# Char-broil Electric Smoker



## wwinflorida (Apr 12, 2007)

I used my Char-broil smoker for the 2nd time this week and the paint started to peel off the inside of the barrell and the lid.  Has this happened to anyone else?  I wasn't too worried about it but it started to rust where the paint peeled off immediately afterward.


----------



## larry maddock (Apr 12, 2007)

IT WAS THE 3RD SMOKE 
	

	
	
		
		



		
			






I NOTICED THE PEELING


----------



## wwinflorida (Apr 13, 2007)

I sprayed it with vegetable oil hoping that would slow down the rust process and maybe season it like my cast iron but I am not sure if that is going to work.  How long have you been using yours?


----------



## larry maddock (Apr 13, 2007)

right at 3 yrs

i luv my char-broil h2o electric smoker...


----------



## dodgefather1 (Apr 15, 2007)

I just purchased a char-broil elec. smoker.  Can someone tell me if the thermostat is controlled?  I used it fot the first time today and never did get very hot but I noticed the light kept going off?  Thanks


----------



## larry maddock (Apr 16, 2007)

my unit turns off at 246 f---
the light goes out when rheostat is off..

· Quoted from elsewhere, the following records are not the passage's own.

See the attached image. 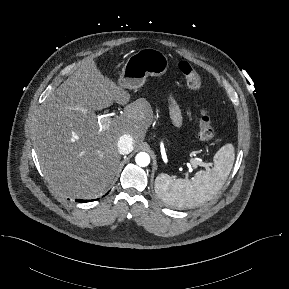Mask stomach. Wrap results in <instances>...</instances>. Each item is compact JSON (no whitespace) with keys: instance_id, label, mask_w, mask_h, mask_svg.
<instances>
[{"instance_id":"obj_1","label":"stomach","mask_w":289,"mask_h":289,"mask_svg":"<svg viewBox=\"0 0 289 289\" xmlns=\"http://www.w3.org/2000/svg\"><path fill=\"white\" fill-rule=\"evenodd\" d=\"M168 68V58L161 50L151 47L142 48L127 59L118 85L126 89H137L145 83L149 75L160 77L167 72Z\"/></svg>"}]
</instances>
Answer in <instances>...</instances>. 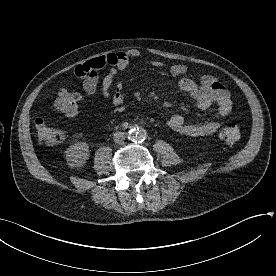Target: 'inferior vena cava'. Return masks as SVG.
Here are the masks:
<instances>
[{"mask_svg": "<svg viewBox=\"0 0 276 276\" xmlns=\"http://www.w3.org/2000/svg\"><path fill=\"white\" fill-rule=\"evenodd\" d=\"M113 139L116 144H123L125 140V133L120 131L115 132L113 135Z\"/></svg>", "mask_w": 276, "mask_h": 276, "instance_id": "inferior-vena-cava-1", "label": "inferior vena cava"}]
</instances>
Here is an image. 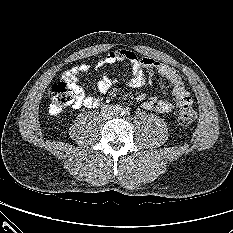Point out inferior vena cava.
<instances>
[{"instance_id":"obj_1","label":"inferior vena cava","mask_w":233,"mask_h":233,"mask_svg":"<svg viewBox=\"0 0 233 233\" xmlns=\"http://www.w3.org/2000/svg\"><path fill=\"white\" fill-rule=\"evenodd\" d=\"M111 117H112V115H111V114L107 115V118H111Z\"/></svg>"}]
</instances>
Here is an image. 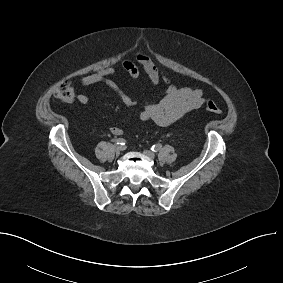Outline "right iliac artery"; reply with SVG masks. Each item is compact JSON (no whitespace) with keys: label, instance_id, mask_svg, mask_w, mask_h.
<instances>
[{"label":"right iliac artery","instance_id":"82829eb1","mask_svg":"<svg viewBox=\"0 0 283 283\" xmlns=\"http://www.w3.org/2000/svg\"><path fill=\"white\" fill-rule=\"evenodd\" d=\"M112 141L116 144H119V145H125V143H126L125 139H123V138L113 139Z\"/></svg>","mask_w":283,"mask_h":283}]
</instances>
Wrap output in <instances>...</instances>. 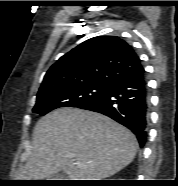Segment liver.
<instances>
[{"instance_id":"liver-1","label":"liver","mask_w":178,"mask_h":186,"mask_svg":"<svg viewBox=\"0 0 178 186\" xmlns=\"http://www.w3.org/2000/svg\"><path fill=\"white\" fill-rule=\"evenodd\" d=\"M137 149L133 133L109 117L59 108L36 123L19 178L44 180L62 171L70 180H102L129 165Z\"/></svg>"}]
</instances>
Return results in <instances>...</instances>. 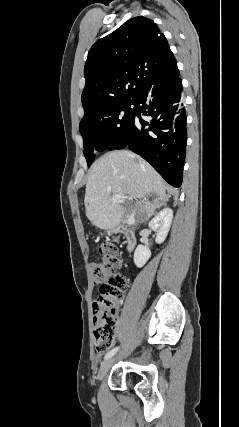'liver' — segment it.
I'll use <instances>...</instances> for the list:
<instances>
[{"label":"liver","mask_w":239,"mask_h":427,"mask_svg":"<svg viewBox=\"0 0 239 427\" xmlns=\"http://www.w3.org/2000/svg\"><path fill=\"white\" fill-rule=\"evenodd\" d=\"M166 187L154 168L136 154L119 150L100 157L91 167L85 190L86 216L103 230L116 228L136 209L126 208L123 202L111 201V196L143 199L154 195L153 203L144 206L148 217L157 207L164 205ZM142 208L141 203H138Z\"/></svg>","instance_id":"1"}]
</instances>
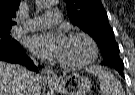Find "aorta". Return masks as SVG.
<instances>
[{"instance_id": "obj_1", "label": "aorta", "mask_w": 135, "mask_h": 95, "mask_svg": "<svg viewBox=\"0 0 135 95\" xmlns=\"http://www.w3.org/2000/svg\"><path fill=\"white\" fill-rule=\"evenodd\" d=\"M54 3L55 0H38V5L40 7H51Z\"/></svg>"}]
</instances>
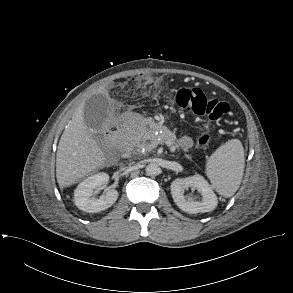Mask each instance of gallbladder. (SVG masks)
Here are the masks:
<instances>
[{"mask_svg":"<svg viewBox=\"0 0 293 293\" xmlns=\"http://www.w3.org/2000/svg\"><path fill=\"white\" fill-rule=\"evenodd\" d=\"M109 107V98L104 94H95L89 97L83 109L85 125L94 131H102L103 125L108 119Z\"/></svg>","mask_w":293,"mask_h":293,"instance_id":"gallbladder-1","label":"gallbladder"}]
</instances>
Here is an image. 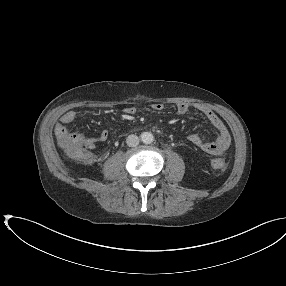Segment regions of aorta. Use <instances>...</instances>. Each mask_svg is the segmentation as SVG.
Listing matches in <instances>:
<instances>
[{
	"mask_svg": "<svg viewBox=\"0 0 286 286\" xmlns=\"http://www.w3.org/2000/svg\"><path fill=\"white\" fill-rule=\"evenodd\" d=\"M141 140L145 144H151L154 140V136L151 132H143L141 134Z\"/></svg>",
	"mask_w": 286,
	"mask_h": 286,
	"instance_id": "1",
	"label": "aorta"
}]
</instances>
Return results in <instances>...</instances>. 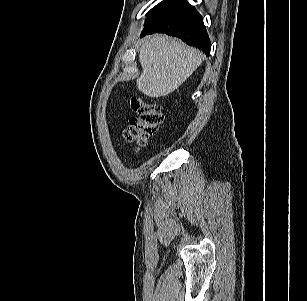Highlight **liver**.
I'll use <instances>...</instances> for the list:
<instances>
[{
	"mask_svg": "<svg viewBox=\"0 0 307 301\" xmlns=\"http://www.w3.org/2000/svg\"><path fill=\"white\" fill-rule=\"evenodd\" d=\"M203 54L178 39L152 35L143 39L139 49L142 73L137 88L158 98L177 89L201 64Z\"/></svg>",
	"mask_w": 307,
	"mask_h": 301,
	"instance_id": "1",
	"label": "liver"
}]
</instances>
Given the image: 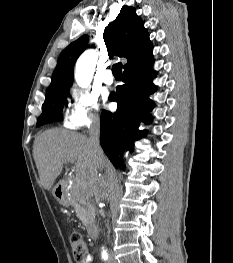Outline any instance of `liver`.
<instances>
[{
    "label": "liver",
    "instance_id": "liver-1",
    "mask_svg": "<svg viewBox=\"0 0 233 263\" xmlns=\"http://www.w3.org/2000/svg\"><path fill=\"white\" fill-rule=\"evenodd\" d=\"M33 156L42 186L49 190L60 175L63 165L76 162L77 179H92L104 165L105 156L95 152L87 136L63 129H50L34 141Z\"/></svg>",
    "mask_w": 233,
    "mask_h": 263
}]
</instances>
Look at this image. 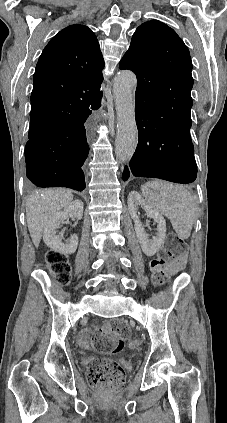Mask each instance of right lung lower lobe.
Instances as JSON below:
<instances>
[{
  "label": "right lung lower lobe",
  "instance_id": "obj_1",
  "mask_svg": "<svg viewBox=\"0 0 227 423\" xmlns=\"http://www.w3.org/2000/svg\"><path fill=\"white\" fill-rule=\"evenodd\" d=\"M99 107L100 100L85 97L70 102L31 103V122H66L62 129L26 144V174L35 186L85 189L83 169L89 153L85 127L89 115Z\"/></svg>",
  "mask_w": 227,
  "mask_h": 423
}]
</instances>
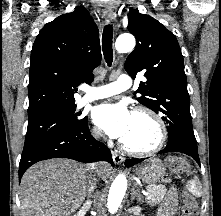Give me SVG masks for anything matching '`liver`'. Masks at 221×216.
<instances>
[{"mask_svg": "<svg viewBox=\"0 0 221 216\" xmlns=\"http://www.w3.org/2000/svg\"><path fill=\"white\" fill-rule=\"evenodd\" d=\"M106 179L111 167L93 165ZM90 167L69 159H50L30 167L20 183L21 216H69L83 203Z\"/></svg>", "mask_w": 221, "mask_h": 216, "instance_id": "liver-1", "label": "liver"}]
</instances>
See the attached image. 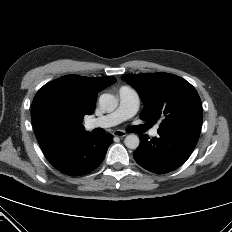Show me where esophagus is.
I'll return each instance as SVG.
<instances>
[{"label":"esophagus","mask_w":232,"mask_h":232,"mask_svg":"<svg viewBox=\"0 0 232 232\" xmlns=\"http://www.w3.org/2000/svg\"><path fill=\"white\" fill-rule=\"evenodd\" d=\"M113 135L116 136V137H125L126 136V132H124L123 130H115L113 132Z\"/></svg>","instance_id":"obj_1"}]
</instances>
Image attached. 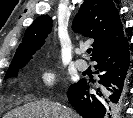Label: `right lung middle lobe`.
Wrapping results in <instances>:
<instances>
[{"mask_svg":"<svg viewBox=\"0 0 133 118\" xmlns=\"http://www.w3.org/2000/svg\"><path fill=\"white\" fill-rule=\"evenodd\" d=\"M26 64H27V62L26 63H21V64H16V65L10 67L8 69L7 73H6L7 78L12 77V76H16L17 73H18V70L20 68H22L23 66H25Z\"/></svg>","mask_w":133,"mask_h":118,"instance_id":"1","label":"right lung middle lobe"}]
</instances>
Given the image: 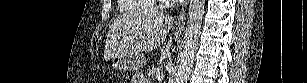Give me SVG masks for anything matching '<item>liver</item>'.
I'll use <instances>...</instances> for the list:
<instances>
[{"label": "liver", "mask_w": 307, "mask_h": 83, "mask_svg": "<svg viewBox=\"0 0 307 83\" xmlns=\"http://www.w3.org/2000/svg\"><path fill=\"white\" fill-rule=\"evenodd\" d=\"M174 18L157 11L125 14L110 26L104 49L105 60L117 55L137 54L159 48Z\"/></svg>", "instance_id": "obj_1"}]
</instances>
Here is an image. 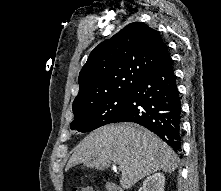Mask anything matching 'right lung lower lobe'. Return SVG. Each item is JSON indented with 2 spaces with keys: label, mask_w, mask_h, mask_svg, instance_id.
<instances>
[{
  "label": "right lung lower lobe",
  "mask_w": 221,
  "mask_h": 191,
  "mask_svg": "<svg viewBox=\"0 0 221 191\" xmlns=\"http://www.w3.org/2000/svg\"><path fill=\"white\" fill-rule=\"evenodd\" d=\"M116 122L138 123L181 151V102L169 55L133 88L130 103Z\"/></svg>",
  "instance_id": "right-lung-lower-lobe-1"
}]
</instances>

i have written a review on this unit..
its at bottom of  the welcome forum  main page.

the one that come up when i log in


----------



## wwinflorida (Apr 16, 2007)

The rheostat and the light do go off when the smoker reaches a set temperature and comes back on as the smoker cools .  I am not sure how hot mine gets - the thermometer I use to regulate temperature only goes to 220 but the guage on top seems to be inaccurate.  It stays just below ideal when the needle on my thermometer passes 220.  I am thinking about buying another guage and putting it into the side of the unit.

I used mine last night to smoke a Turkey breast, a couple of legs and some corn.  I smoked the meat for about 3.5 hours and I put the corn in for 1.5 hours using the recipe in here.  It came out great!


----------